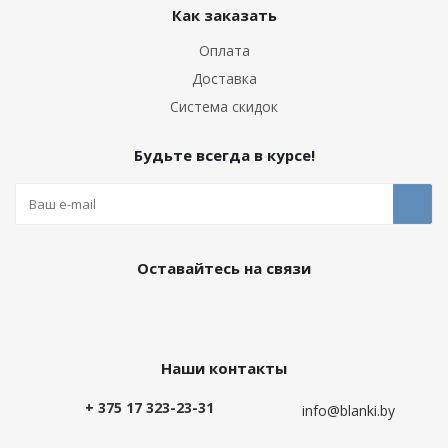
Как заказать
Оплата
Доставка
Система скидок
Будьте всегда в курсе!
Оставайтесь на связи
Наши контакты
+ 375 17 323-23-31
info@blanki.by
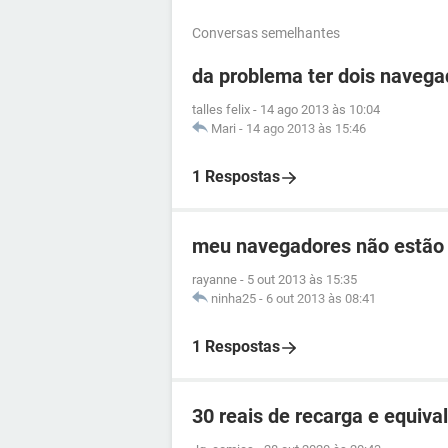
Conversas semelhantes
da problema ter dois navega
talles felix
-
14 ago 2013 às 10:04
Mari
-
14 ago 2013 às 15:46
1 Respostas
meu navegadores não estão 
rayanne
-
5 out 2013 às 15:35
ninha25
-
6 out 2013 às 08:41
1 Respostas
30 reais de recarga e equiv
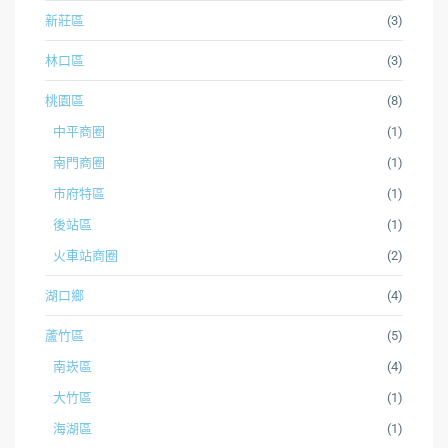
新莊區
(3)
林口區
(3)
桃園區
(8)
中平商圈
(1)
南門商圈
(1)
市府特區
(1)
後站區
(1)
火車站商圈
(2)
湖口鄉
(4)
蘆竹區
(5)
南崁區
(4)
大竹區
(1)
海湖區
(1)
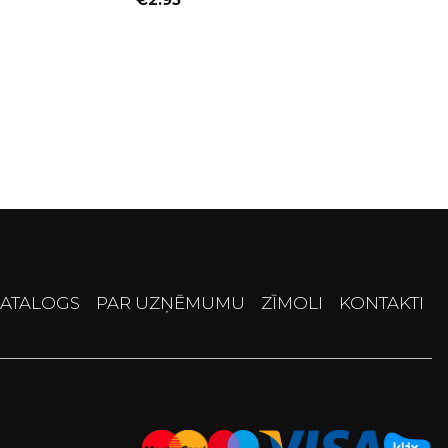
€
2.95
ATALOGS
PAR UZŅĒMUMU
ZĪMOLI
KONTAKTI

Assigned task » Pictures are to be left out when the lines from the one containing "375 17 323-23-31" through the end of the records above are repeated exactly; no other line is wanted.

Answer box »
+ 375 17 323-23-31
info@blanki.by
Conversas semelhantes
da problema ter dois navega
talles felix
-
14 ago 2013 às 10:04
Mari
-
14 ago 2013 às 15:46
1 Respostas
meu navegadores não estão 
rayanne
-
5 out 2013 às 15:35
ninha25
-
6 out 2013 às 08:41
1 Respostas
30 reais de recarga e equiv
新莊區
(3)
林口區
(3)
桃園區
(8)
中平商圈
(1)
南門商圈
(1)
市府特區
(1)
後站區
(1)
火車站商圈
(2)
湖口鄉
(4)
蘆竹區
(5)
南崁區
(4)
大竹區
(1)
海湖區
(1)
€
2.95
ATALOGS
PAR UZŅĒMUMU
ZĪMOLI
KONTAKTI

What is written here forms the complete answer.